= What the exercise asks =
For the string "Bamber", search the entries below and copy every line where it appears.

= Data for this task =

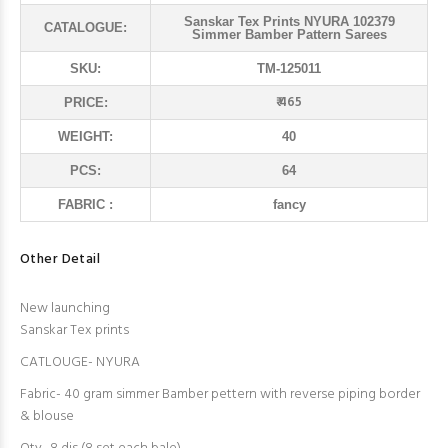
Sanskar Tex Prints NYURA 102379
CATALOGUE:
Simmer Bamber Pattern Sarees
SKU:
TM-125011
₹ 465
PRICE:
WEIGHT:
40
PCS:
64
FABRIC :
fancy
Other Detail
New launching
Sanskar Tex prints
CATLOUGE- NYURA
Fabric- 40 gram simmer Bamber pettern with reverse piping border
& blouse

= Exercise solution =
Simmer Bamber Pattern Sarees
Fabric- 40 gram simmer Bamber pettern with reverse piping border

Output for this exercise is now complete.